__What you are asked to do__
Which of the lines below contain the string "atualização"? Copy each one.

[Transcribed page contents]
——————

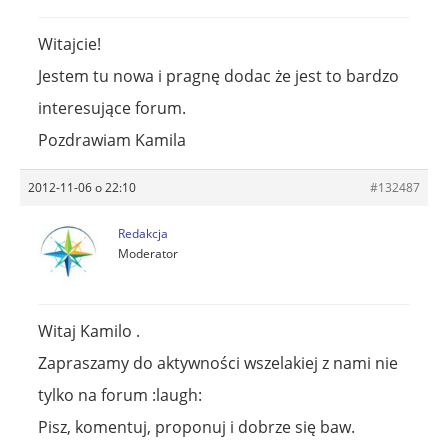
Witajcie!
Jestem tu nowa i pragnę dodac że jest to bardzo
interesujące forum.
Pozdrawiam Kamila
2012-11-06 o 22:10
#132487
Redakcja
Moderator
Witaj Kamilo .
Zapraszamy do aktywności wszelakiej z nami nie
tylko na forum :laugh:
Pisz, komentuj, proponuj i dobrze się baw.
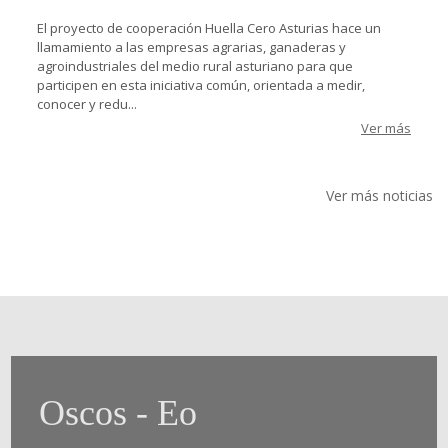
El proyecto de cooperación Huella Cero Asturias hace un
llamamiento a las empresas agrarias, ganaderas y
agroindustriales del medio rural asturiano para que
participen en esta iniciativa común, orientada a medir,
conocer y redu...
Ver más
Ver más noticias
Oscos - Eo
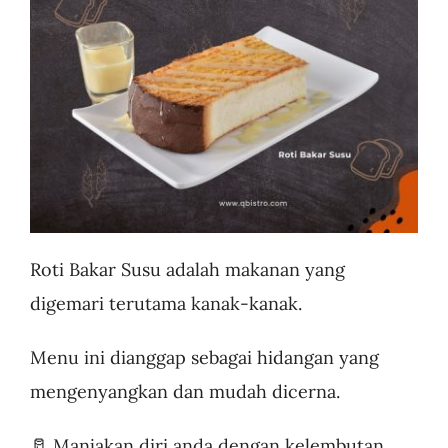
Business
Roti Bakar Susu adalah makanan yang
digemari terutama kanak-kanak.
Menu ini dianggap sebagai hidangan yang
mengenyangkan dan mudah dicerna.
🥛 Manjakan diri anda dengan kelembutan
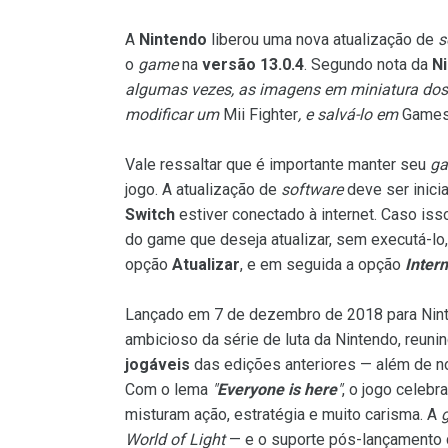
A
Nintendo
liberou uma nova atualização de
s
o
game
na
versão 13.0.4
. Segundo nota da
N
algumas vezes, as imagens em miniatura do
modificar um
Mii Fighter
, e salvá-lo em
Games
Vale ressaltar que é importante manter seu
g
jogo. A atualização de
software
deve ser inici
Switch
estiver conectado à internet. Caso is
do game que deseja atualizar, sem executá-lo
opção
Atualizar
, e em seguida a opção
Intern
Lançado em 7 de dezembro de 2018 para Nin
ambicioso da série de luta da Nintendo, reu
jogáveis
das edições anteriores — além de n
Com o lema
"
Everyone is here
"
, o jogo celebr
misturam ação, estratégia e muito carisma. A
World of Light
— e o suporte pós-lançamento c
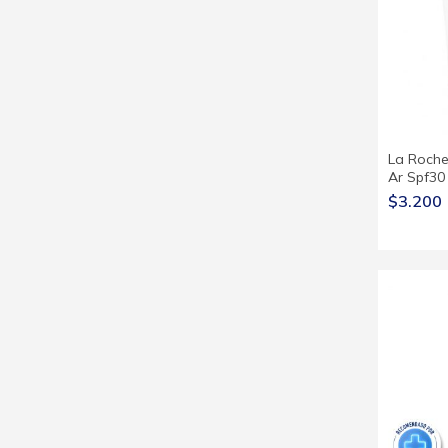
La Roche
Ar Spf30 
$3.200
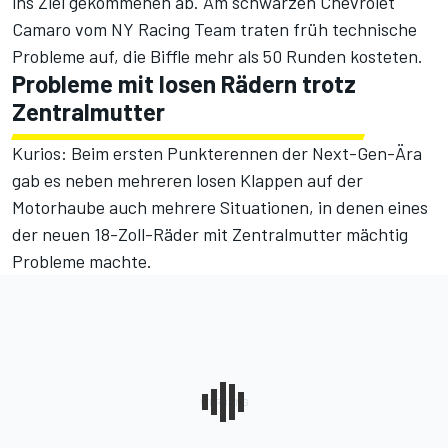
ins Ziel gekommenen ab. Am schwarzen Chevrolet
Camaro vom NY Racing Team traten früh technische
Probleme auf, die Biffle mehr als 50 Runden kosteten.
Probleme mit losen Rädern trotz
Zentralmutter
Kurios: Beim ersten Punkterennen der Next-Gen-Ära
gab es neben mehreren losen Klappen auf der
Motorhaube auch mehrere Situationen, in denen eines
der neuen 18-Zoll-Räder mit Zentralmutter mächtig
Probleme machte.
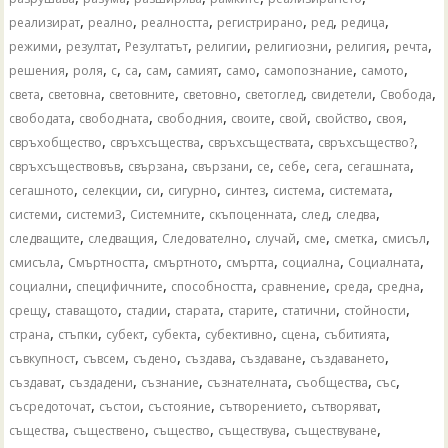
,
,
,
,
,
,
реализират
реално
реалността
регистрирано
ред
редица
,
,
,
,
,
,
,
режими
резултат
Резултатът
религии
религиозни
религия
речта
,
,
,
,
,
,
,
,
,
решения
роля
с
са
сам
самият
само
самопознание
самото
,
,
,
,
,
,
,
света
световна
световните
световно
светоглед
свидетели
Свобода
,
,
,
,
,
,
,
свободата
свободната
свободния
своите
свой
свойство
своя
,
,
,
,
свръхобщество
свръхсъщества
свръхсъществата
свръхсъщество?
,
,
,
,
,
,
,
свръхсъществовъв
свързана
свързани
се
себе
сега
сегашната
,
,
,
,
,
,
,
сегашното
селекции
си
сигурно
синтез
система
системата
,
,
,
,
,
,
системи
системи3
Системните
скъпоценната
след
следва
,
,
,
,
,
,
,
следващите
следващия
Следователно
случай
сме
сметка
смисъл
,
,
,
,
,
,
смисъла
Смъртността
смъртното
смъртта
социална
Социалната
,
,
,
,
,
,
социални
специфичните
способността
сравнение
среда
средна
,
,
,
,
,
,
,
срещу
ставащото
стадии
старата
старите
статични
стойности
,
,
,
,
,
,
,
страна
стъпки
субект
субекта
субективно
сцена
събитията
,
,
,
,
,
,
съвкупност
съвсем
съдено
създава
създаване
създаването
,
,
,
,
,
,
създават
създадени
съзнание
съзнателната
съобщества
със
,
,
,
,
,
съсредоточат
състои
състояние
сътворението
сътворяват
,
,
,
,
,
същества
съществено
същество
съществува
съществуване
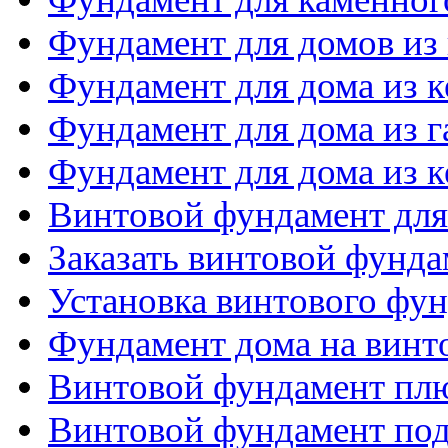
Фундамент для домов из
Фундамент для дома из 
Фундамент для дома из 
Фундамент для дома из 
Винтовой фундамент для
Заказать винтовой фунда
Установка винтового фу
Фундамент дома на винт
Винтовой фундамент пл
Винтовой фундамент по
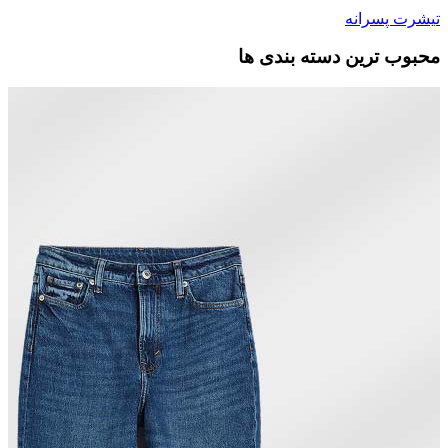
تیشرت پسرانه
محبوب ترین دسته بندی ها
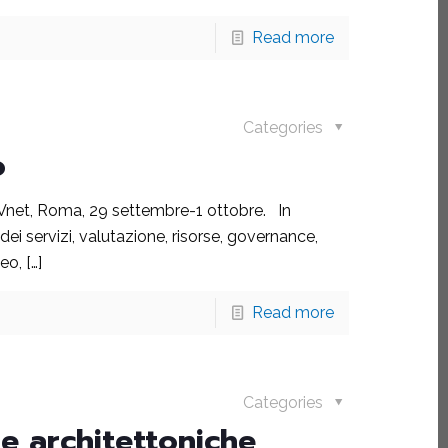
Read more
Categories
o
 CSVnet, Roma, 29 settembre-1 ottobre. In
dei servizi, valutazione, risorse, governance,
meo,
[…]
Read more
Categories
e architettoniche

——————

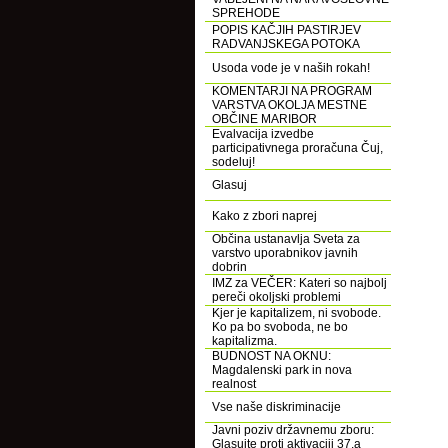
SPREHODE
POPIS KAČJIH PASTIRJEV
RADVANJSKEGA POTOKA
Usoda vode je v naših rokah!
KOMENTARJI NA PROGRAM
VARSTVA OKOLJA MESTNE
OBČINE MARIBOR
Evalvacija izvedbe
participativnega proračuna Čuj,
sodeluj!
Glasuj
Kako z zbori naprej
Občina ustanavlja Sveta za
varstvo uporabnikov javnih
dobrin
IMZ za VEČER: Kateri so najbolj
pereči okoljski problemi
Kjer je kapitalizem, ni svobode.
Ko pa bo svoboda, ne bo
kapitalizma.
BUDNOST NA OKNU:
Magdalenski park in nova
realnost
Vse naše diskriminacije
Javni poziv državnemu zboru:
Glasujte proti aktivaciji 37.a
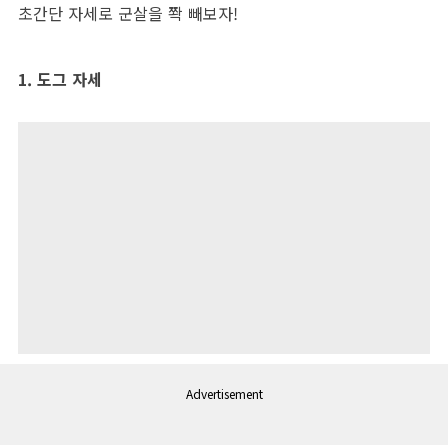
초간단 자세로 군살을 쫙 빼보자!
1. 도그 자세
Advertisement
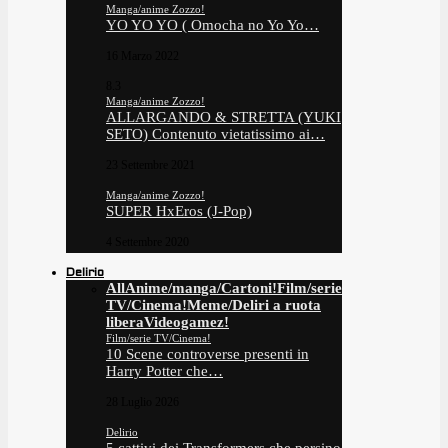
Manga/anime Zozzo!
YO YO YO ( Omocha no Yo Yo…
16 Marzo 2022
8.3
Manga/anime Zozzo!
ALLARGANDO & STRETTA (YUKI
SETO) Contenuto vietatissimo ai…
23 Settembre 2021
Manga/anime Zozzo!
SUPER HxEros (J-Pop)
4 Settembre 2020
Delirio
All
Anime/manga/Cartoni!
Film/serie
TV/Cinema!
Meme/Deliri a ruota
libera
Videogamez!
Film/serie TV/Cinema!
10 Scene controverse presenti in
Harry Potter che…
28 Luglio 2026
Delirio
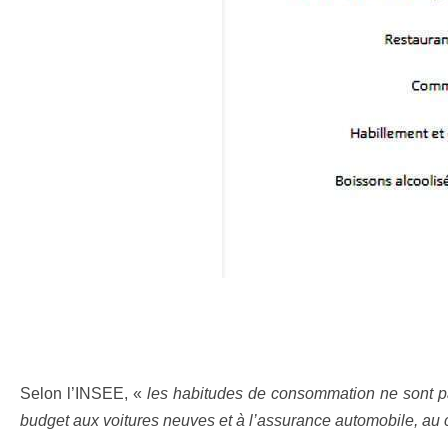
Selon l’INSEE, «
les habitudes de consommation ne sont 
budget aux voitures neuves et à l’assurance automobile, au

——————

__Answer to the exercise__
liberou uma nova atualização de
jogo. A atualização de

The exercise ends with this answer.